Page-level text extractions
------------

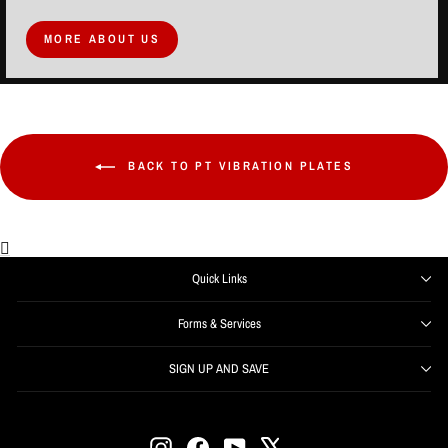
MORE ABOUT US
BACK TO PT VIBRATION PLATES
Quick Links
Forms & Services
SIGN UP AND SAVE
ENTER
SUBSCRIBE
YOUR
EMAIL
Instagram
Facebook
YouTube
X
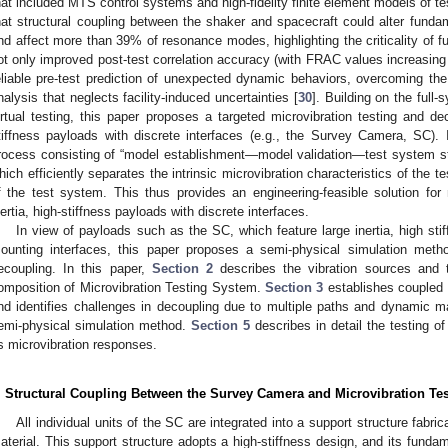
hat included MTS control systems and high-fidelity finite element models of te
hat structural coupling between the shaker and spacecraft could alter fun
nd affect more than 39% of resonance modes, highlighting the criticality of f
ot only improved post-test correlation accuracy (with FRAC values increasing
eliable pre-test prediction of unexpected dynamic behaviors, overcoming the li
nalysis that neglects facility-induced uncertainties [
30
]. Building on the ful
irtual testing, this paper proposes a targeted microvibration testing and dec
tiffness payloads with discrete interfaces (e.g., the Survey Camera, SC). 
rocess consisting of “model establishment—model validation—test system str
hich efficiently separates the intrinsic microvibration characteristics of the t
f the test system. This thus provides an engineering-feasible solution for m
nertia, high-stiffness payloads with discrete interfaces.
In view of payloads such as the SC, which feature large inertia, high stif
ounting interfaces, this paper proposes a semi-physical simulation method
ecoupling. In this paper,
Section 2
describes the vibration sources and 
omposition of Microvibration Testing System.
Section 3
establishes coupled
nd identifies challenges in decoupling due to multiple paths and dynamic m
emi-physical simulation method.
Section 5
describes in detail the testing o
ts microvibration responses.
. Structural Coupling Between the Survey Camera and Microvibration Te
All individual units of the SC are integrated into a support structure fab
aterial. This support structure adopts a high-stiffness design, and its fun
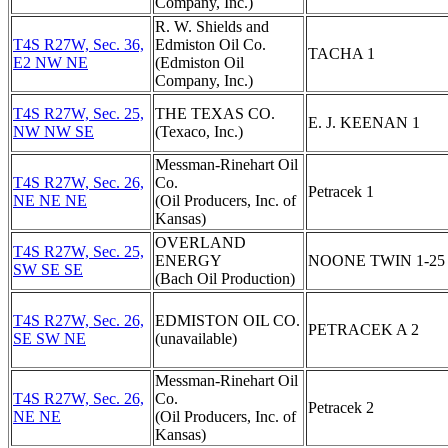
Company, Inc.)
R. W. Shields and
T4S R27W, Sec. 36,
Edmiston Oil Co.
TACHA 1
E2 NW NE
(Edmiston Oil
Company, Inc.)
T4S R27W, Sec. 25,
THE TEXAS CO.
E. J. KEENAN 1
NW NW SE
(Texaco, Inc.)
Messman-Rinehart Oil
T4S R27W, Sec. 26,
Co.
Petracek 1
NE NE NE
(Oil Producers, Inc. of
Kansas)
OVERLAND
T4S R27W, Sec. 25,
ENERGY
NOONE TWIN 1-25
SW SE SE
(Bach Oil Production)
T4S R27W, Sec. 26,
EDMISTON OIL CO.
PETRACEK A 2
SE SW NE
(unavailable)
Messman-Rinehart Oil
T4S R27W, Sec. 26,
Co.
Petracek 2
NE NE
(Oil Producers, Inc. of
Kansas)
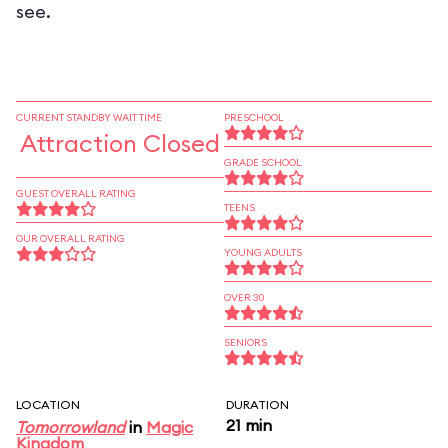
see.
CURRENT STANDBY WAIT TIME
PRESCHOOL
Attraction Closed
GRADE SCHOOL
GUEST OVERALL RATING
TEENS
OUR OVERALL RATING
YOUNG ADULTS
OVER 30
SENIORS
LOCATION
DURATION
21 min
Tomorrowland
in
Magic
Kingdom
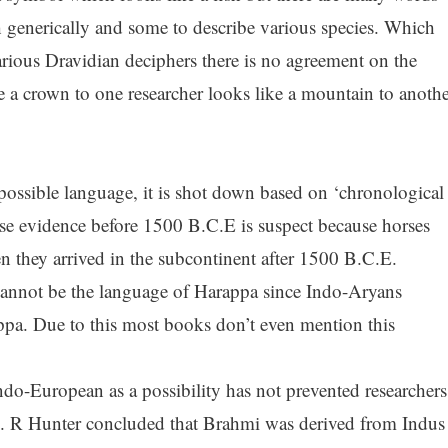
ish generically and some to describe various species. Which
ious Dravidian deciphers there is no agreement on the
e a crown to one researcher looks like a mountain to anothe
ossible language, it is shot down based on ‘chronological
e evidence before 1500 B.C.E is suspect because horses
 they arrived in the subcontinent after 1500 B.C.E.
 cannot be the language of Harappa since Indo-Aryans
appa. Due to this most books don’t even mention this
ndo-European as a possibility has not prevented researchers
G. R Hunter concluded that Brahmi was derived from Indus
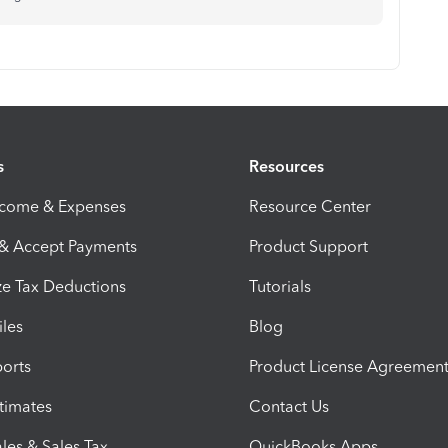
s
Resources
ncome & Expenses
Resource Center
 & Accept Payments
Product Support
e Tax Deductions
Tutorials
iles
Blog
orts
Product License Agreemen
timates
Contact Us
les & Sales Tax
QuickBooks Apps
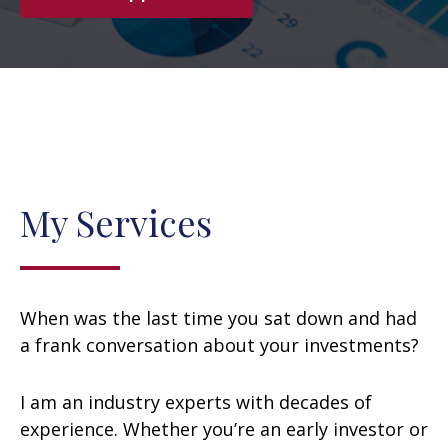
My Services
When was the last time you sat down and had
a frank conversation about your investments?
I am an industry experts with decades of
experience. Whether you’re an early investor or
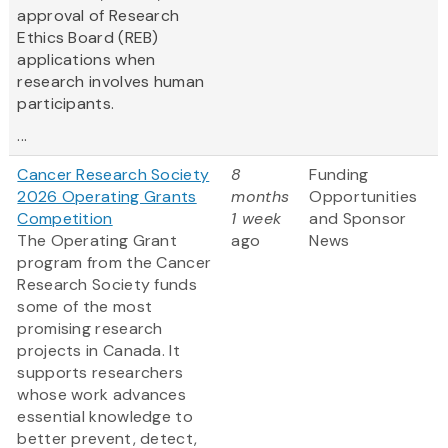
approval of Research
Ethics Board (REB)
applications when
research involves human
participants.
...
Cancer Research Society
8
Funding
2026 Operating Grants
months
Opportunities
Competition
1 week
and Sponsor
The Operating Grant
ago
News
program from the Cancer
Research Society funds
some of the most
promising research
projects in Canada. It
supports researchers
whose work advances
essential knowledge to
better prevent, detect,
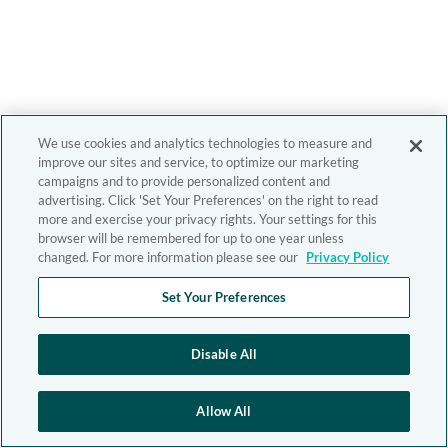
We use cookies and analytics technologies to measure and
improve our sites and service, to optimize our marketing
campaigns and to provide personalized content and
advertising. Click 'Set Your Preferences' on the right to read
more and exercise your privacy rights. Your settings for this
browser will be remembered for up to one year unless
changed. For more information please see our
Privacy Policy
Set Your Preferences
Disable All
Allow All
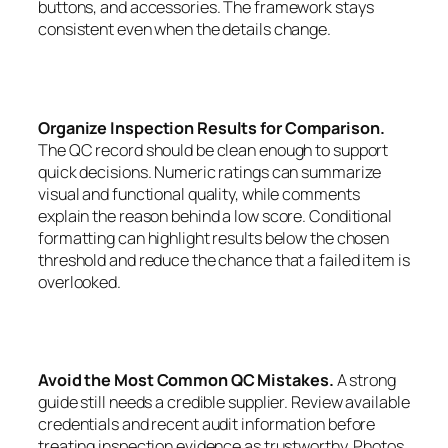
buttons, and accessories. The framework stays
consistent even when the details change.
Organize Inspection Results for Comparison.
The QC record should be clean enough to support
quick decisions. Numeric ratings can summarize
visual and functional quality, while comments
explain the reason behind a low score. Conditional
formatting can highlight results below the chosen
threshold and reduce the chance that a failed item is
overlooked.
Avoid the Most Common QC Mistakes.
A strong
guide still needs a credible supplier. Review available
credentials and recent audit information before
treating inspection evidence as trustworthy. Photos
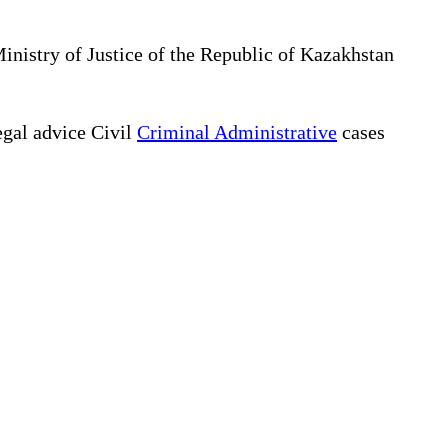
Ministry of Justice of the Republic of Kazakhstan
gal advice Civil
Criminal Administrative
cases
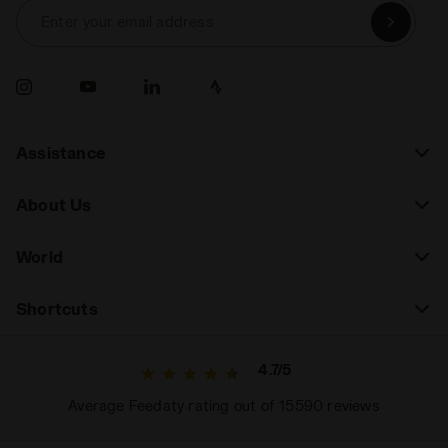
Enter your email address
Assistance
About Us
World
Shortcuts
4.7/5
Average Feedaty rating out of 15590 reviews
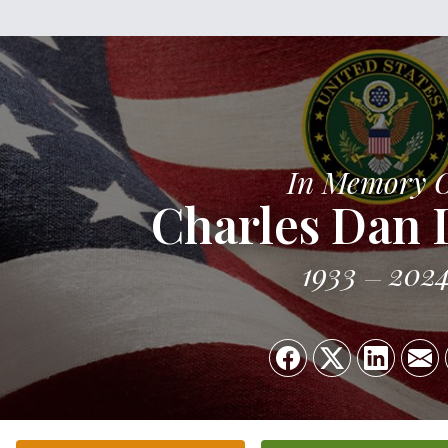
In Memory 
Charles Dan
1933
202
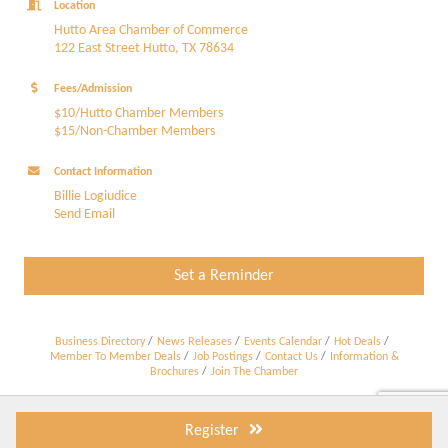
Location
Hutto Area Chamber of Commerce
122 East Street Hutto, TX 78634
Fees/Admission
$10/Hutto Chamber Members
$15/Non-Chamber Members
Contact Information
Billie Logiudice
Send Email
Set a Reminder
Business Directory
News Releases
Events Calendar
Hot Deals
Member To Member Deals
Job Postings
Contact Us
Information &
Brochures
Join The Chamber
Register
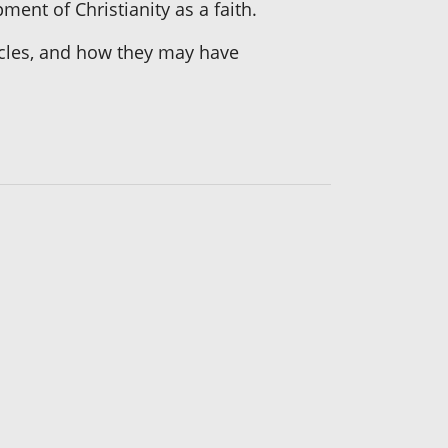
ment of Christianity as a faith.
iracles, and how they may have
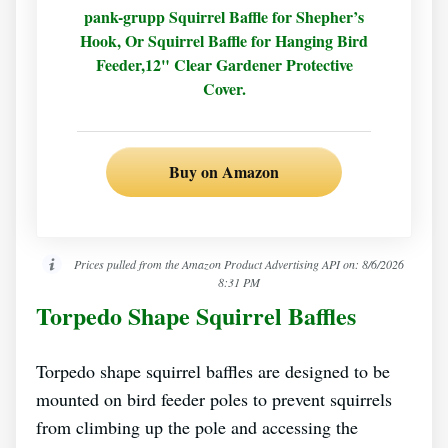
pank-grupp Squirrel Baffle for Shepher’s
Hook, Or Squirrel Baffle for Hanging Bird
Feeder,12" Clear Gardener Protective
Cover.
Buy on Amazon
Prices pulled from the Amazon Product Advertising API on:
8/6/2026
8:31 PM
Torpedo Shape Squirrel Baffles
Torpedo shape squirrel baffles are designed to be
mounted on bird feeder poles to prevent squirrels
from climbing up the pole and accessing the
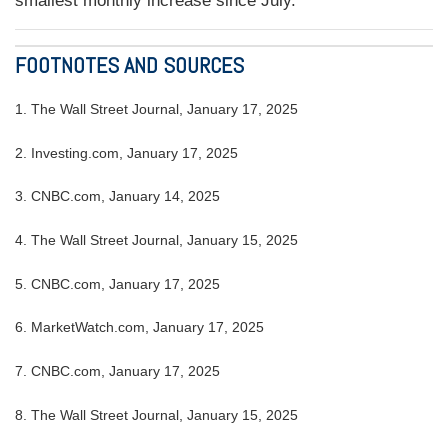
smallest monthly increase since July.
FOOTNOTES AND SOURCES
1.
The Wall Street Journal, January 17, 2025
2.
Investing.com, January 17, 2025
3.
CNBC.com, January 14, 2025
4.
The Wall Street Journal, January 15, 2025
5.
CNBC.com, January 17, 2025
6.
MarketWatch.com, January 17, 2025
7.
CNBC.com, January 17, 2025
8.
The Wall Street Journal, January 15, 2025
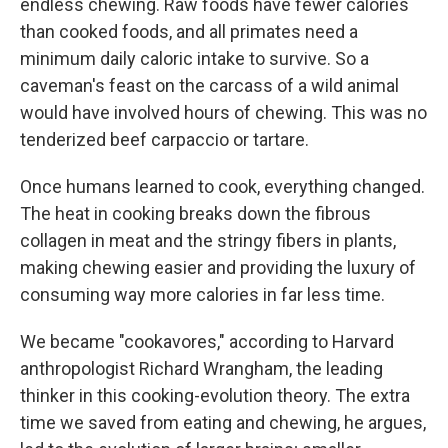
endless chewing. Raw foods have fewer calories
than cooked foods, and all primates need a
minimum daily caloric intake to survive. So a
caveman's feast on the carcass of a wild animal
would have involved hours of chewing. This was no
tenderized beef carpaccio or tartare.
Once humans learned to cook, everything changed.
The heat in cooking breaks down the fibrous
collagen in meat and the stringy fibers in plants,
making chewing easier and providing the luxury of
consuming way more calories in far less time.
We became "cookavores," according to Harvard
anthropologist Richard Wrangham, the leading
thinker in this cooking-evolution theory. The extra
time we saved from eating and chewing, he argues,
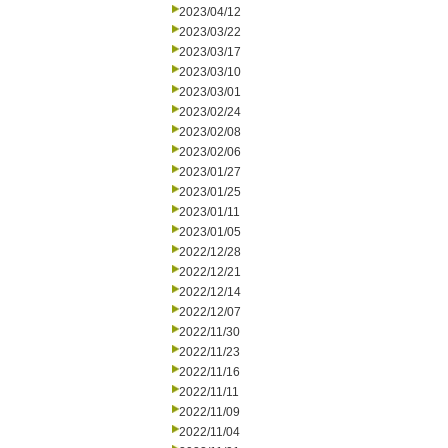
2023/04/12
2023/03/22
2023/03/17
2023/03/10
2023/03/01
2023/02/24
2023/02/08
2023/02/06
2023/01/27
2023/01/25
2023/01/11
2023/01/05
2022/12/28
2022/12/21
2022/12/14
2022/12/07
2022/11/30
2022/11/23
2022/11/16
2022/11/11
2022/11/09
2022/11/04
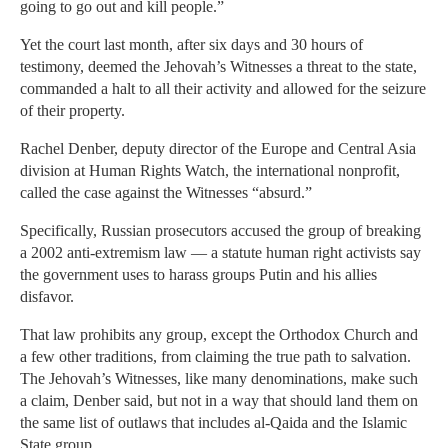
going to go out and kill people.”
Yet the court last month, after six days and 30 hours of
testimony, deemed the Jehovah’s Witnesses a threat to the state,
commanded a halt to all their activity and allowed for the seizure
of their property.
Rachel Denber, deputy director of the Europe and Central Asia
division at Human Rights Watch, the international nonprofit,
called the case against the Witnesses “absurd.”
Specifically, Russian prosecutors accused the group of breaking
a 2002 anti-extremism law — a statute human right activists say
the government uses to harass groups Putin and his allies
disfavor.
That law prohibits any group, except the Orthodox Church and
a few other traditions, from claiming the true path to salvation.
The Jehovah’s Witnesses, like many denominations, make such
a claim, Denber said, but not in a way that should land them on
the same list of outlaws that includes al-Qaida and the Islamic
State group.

------------

Task requirements
Your answer must be the records above, word for word, with no pictures.

Exercise response
MORE ABOUT US
BACK TO PT VIBRATION PLATES
Quick Links
Forms & Services
SIGN UP AND SAVE
ENTER
SUBSCRIBE
YOUR
EMAIL
Instagram
Facebook
YouTube
X
hat included MTS control systems and high-fidelity finite element models of te
hat structural coupling between the shaker and spacecraft could alter fun
nd affect more than 39% of resonance modes, highlighting the criticality of f
ot only improved post-test correlation accuracy (with FRAC values increasing
eliable pre-test prediction of unexpected dynamic behaviors, overcoming the li
nalysis that neglects facility-induced uncertainties [
30
]. Building on the ful
irtual testing, this paper proposes a targeted microvibration testing and dec
tiffness payloads with discrete interfaces (e.g., the Survey Camera, SC). 
rocess consisting of “model establishment—model validation—test system str
hich efficiently separates the intrinsic microvibration characteristics of the t
f the test system. This thus provides an engineering-feasible solution for m
nertia, high-stiffness payloads with discrete interfaces.
In view of payloads such as the SC, which feature large inertia, high stif
ounting interfaces, this paper proposes a semi-physical simulation method
ecoupling. In this paper,
Section 2
describes the vibration sources and 
omposition of Microvibration Testing System.
Section 3
establishes coupled
nd identifies challenges in decoupling due to multiple paths and dynamic m
emi-physical simulation method.
Section 5
describes in detail the testing o
ts microvibration responses.
. Structural Coupling Between the Survey Camera and Microvibration Te
All individual units of the SC are integrated into a support structure fab
aterial. This support structure adopts a high-stiffness design, and its fun
Company, Inc.)
R. W. Shields and
T4S R27W, Sec. 36,
Edmiston Oil Co.
TACHA 1
E2 NW NE
(Edmiston Oil
Company, Inc.)
T4S R27W, Sec. 25,
THE TEXAS CO.
E. J. KEENAN 1
NW NW SE
(Texaco, Inc.)
Messman-Rinehart Oil
T4S R27W, Sec. 26,
Co.
Petracek 1
NE NE NE
(Oil Producers, Inc. of
Kansas)
OVERLAND
T4S R27W, Sec. 25,
ENERGY
NOONE TWIN 1-25
SW SE SE
(Bach Oil Production)
T4S R27W, Sec. 26,
EDMISTON OIL CO.
PETRACEK A 2
SE SW NE
(unavailable)
Messman-Rinehart Oil
T4S R27W, Sec. 26,
Co.
Petracek 2
NE NE
(Oil Producers, Inc. of
Kansas)
see.
CURRENT STANDBY WAIT TIME
PRESCHOOL
Attraction Closed
GRADE SCHOOL
GUEST OVERALL RATING
TEENS
OUR OVERALL RATING
YOUNG ADULTS
OVER 30
SENIORS
LOCATION
DURATION
21 min
Tomorrowland
in
Magic
Kingdom
ish generically and some to describe various species. Which
ious Dravidian deciphers there is no agreement on the
e a crown to one researcher looks like a mountain to anothe
ossible language, it is shot down based on ‘chronological
e evidence before 1500 B.C.E is suspect because horses
 they arrived in the subcontinent after 1500 B.C.E.
 cannot be the language of Harappa since Indo-Aryans
appa. Due to this most books don’t even mention this
ndo-European as a possibility has not prevented researchers
G. R Hunter concluded that Brahmi was derived from Indus
s
Resources
ncome & Expenses
Resource Center
 & Accept Payments
Product Support
e Tax Deductions
Tutorials
iles
Blog
orts
Product License Agreemen
timates
Contact Us
les & Sales Tax
QuickBooks Apps
My Services
When was the last time you sat down and had
a frank conversation about your investments?
I am an industry experts with decades of
experience. Whether you’re an early investor or
approval of Research
Ethics Board (REB)
applications when
research involves human
participants.
...
Cancer Research Society
8
Funding
2026 Operating Grants
months
Opportunities
Competition
1 week
and Sponsor
The Operating Grant
ago
News
program from the Cancer
Research Society funds
some of the most
promising research
projects in Canada. It
supports researchers
whose work advances
essential knowledge to
better prevent, detect,
We use cookies and analytics technologies to measure and
improve our sites and service, to optimize our marketing
campaigns and to provide personalized content and
advertising. Click 'Set Your Preferences' on the right to read
more and exercise your privacy rights. Your settings for this
browser will be remembered for up to one year unless
changed. For more information please see our
Privacy Policy
Set Your Preferences
Disable All
Allow All
buttons, and accessories. The framework stays
consistent even when the details change.
Organize Inspection Results for Comparison.
The QC record should be clean enough to support
quick decisions. Numeric ratings can summarize
visual and functional quality, while comments
explain the reason behind a low score. Conditional
formatting can highlight results below the chosen
threshold and reduce the chance that a failed item is
overlooked.
Avoid the Most Common QC Mistakes.
A strong
guide still needs a credible supplier. Review available
credentials and recent audit information before
treating inspection evidence as trustworthy. Photos
Ministry of Justice of the Republic of Kazakhstan
gal advice Civil
Criminal Administrative
cases
Enter your email address
Assistance
About Us
World
Shortcuts
4.7/5
Average Feedaty rating out of 15590 reviews
In Memory 
Charles Dan
1933
202
Location
Hutto Area Chamber of Commerce
122 East Street Hutto, TX 78634
Fees/Admission
$10/Hutto Chamber Members
$15/Non-Chamber Members
Contact Information
Billie Logiudice
Send Email
Set a Reminder
Business Directory
News Releases
Events Calendar
Hot Deals
Member To Member Deals
Job Postings
Contact Us
Information &
Brochures
Join The Chamber
Register
ment of Christianity as a faith.
iracles, and how they may have
pank-grupp Squirrel Baffle for Shepher’s
Hook, Or Squirrel Baffle for Hanging Bird
Feeder,12" Clear Gardener Protective
Cover.
Buy on Amazon
Prices pulled from the Amazon Product Advertising API on:
8/6/2026
8:31 PM
Torpedo Shape Squirrel Baffles
Torpedo shape squirrel baffles are designed to be
mounted on bird feeder poles to prevent squirrels
from climbing up the pole and accessing the
smallest monthly increase since July.
FOOTNOTES AND SOURCES
1.
The Wall Street Journal, January 17, 2025
2.
Investing.com, January 17, 2025
3.
CNBC.com, January 14, 2025
4.
The Wall Street Journal, January 15, 2025
5.
CNBC.com, January 17, 2025
6.
MarketWatch.com, January 17, 2025
7.
CNBC.com, January 17, 2025
8.
The Wall Street Journal, January 15, 2025
endless chewing. Raw foods have fewer calories
than cooked foods, and all primates need a
minimum daily caloric intake to survive. So a
caveman's feast on the carcass of a wild animal
would have involved hours of chewing. This was no
tenderized beef carpaccio or tartare.
Once humans learned to cook, everything changed.
The heat in cooking breaks down the fibrous
collagen in meat and the stringy fibers in plants,
making chewing easier and providing the luxury of
consuming way more calories in far less time.
We became "cookavores," according to Harvard
anthropologist Richard Wrangham, the leading
thinker in this cooking-evolution theory. The extra
time we saved from eating and chewing, he argues,
2023/04/12
2023/03/22
2023/03/17
2023/03/10
2023/03/01
2023/02/24
2023/02/08
2023/02/06
2023/01/27
2023/01/25
2023/01/11
2023/01/05
2022/12/28
2022/12/21
2022/12/14
2022/12/07
2022/11/30
2022/11/23
2022/11/16
2022/11/11
2022/11/09
2022/11/04
going to go out and kill people.”
Yet the court last month, after six days and 30 hours of
testimony, deemed the Jehovah’s Witnesses a threat to the state,
commanded a halt to all their activity and allowed for the seizure
of their property.
Rachel Denber, deputy director of the Europe and Central Asia
division at Human Rights Watch, the international nonprofit,
called the case against the Witnesses “absurd.”
Specifically, Russian prosecutors accused the group of breaking
a 2002 anti-extremism law — a statute human right activists say
the government uses to harass groups Putin and his allies
disfavor.
That law prohibits any group, except the Orthodox Church and
a few other traditions, from claiming the true path to salvation.
The Jehovah’s Witnesses, like many denominations, make such
a claim, Denber said, but not in a way that should land them on
the same list of outlaws that includes al-Qaida and the Islamic
State group.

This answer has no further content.